In this landscape young vineyards interact that adapt to the characteristics of their soils, a hill from which to understand the landscape, green areas of meadow, two reserves of natural water and several streams that run through the valleys surrounded by dense native vegetation. The contemporary explorer is in charge of traversing them and drawing his own script through various scenarios of which he is co-protagonist next to the landscape.





SACROMONTE SHELTERS, A PREFAB EXPERIENCE OF THE LANDSCAPE

The rooms of Sacromonte are born in a factory in the metropolitan area of Montevideo. It is a fast process, less than 10 weeks, to be transported

more than 200km in a single day. When leaving the city behind, the rooms stop being, to become refuges of landscape, stop being objects to become experiences.
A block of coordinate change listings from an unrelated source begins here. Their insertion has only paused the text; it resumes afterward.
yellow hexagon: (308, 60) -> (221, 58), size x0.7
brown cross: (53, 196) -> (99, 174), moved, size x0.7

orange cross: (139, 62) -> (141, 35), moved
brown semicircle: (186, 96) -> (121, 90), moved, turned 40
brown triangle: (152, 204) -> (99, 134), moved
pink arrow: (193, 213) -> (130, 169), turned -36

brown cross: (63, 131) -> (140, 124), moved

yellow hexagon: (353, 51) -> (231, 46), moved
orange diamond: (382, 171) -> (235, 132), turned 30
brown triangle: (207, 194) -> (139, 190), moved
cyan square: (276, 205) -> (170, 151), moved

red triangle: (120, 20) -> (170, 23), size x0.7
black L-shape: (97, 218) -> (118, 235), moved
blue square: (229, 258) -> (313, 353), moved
In its modular metal structure, which combines steel framing and light steel framing, the simplicity of construction and the efficient use of materials are paramount. Their endings are simple and forceful, the materials are used according to their nature.

In contrast, the walls received by the prefab modules are simultaneously built in place with local stones that take on various organic shapes and are adapted to enable each implantation. They are complete with circular pools that integrate a new sensory experience of the landscape.

The spaces are organized in a sequence of longitudinal layers of different thicknesses between which life develops. The back facade is composed of a stack of wooden trunks that recalls the stacks of firewood typical of life in nature.

The next layer houses the wet areas of bathroom and kitchen, a wood stove and a deep hole ideal for reading a book or a nap sheltered in the landscape. Separated by a wooden plan, it follows the main bedroom, living and dining room, which opens completely to the landscape it faces, being part of it.

The frontal facade is made up of a mirrored glass that covers the prefab cabin with an almost magical effect, positioning it in a tense boundary: between the camouflage and nature and the unreal brilliance of today's technology.